He was staring at Faqir.
Hard.
Burning a damn hole into the side of the man's head.
Meanwhile, Faqir just kept his eyes glued to the horizon, acting like it was the most fascinating thing he'd ever seen. Like if he looked anywhere else, the world might fall apart.
So, of course, the silence got heavy.
Not awkward, but again, heavy.
A match between the two, waiting on who'd crack first.
And sure enough, Malik gave in.
He let out this long breath, leaned forward just a little, and asked:
"You ever think about choices?"
Faqir chuckled, but not like it was funny. More like it was stupid and painful.
"All the time... I'm too old not to."
Malik didn't smile.
"I mean, like… ones that cut. End lives."
Faqir sighed through his teeth.
"Yeah. I've made a few of those."
"Hm."
"Yeah."
"..."
"..."
Silence again, though only for a little.
Malik put his elbows on his knees.
"If you had to trade your life… for Yusuf's. No second chances. No promises of glory or peace or any of that. Just you, dead. Him, alive. Are you doing it?"
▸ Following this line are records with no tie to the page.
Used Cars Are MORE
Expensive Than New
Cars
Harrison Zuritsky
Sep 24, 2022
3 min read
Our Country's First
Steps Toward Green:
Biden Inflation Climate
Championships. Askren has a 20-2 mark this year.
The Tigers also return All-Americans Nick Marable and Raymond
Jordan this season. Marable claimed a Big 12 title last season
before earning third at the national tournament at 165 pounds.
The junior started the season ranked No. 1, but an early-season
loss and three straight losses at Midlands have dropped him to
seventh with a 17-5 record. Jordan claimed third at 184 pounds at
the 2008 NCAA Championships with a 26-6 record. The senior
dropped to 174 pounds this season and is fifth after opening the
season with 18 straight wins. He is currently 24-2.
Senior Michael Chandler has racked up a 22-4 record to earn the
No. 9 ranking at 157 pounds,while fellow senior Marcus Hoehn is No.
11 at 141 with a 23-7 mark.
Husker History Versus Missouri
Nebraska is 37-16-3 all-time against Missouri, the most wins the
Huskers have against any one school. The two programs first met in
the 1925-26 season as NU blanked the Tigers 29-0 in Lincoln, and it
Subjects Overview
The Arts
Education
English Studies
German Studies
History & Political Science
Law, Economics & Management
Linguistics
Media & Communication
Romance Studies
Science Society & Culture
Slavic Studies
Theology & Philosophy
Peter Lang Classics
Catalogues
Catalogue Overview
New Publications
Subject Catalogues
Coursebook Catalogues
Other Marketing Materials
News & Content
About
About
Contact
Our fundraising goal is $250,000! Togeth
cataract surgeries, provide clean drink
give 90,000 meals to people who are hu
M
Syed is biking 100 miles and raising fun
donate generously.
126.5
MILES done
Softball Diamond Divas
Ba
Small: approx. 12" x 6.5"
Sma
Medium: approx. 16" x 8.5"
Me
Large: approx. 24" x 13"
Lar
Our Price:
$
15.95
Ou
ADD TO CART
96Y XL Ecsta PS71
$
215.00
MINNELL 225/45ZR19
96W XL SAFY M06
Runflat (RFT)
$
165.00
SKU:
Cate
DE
Faqir didn't answer at first.
He exhaled slow, blinked his eyes, and nodded.
"I'd want to say yes."
Malik squinted at him.
Faqir kept going:
"But it isn't about want. It's about can. Can I do it knowing he might hate me for it? Knowing he might not even know what I gave up?"
Malik's jaw clenched.
Faqir finally looked at him.
"You're not asking about me, brother."
Malik didn't deny it.
"You got something eating at you, burning behind your heart. And you think a sacrifice might fix it."
Malik nodded once.
Faqir tapped his knees.
"I can't tell you if it's worth it. Maybe it is. Maybe it's just another rock in your belt while you're drowning."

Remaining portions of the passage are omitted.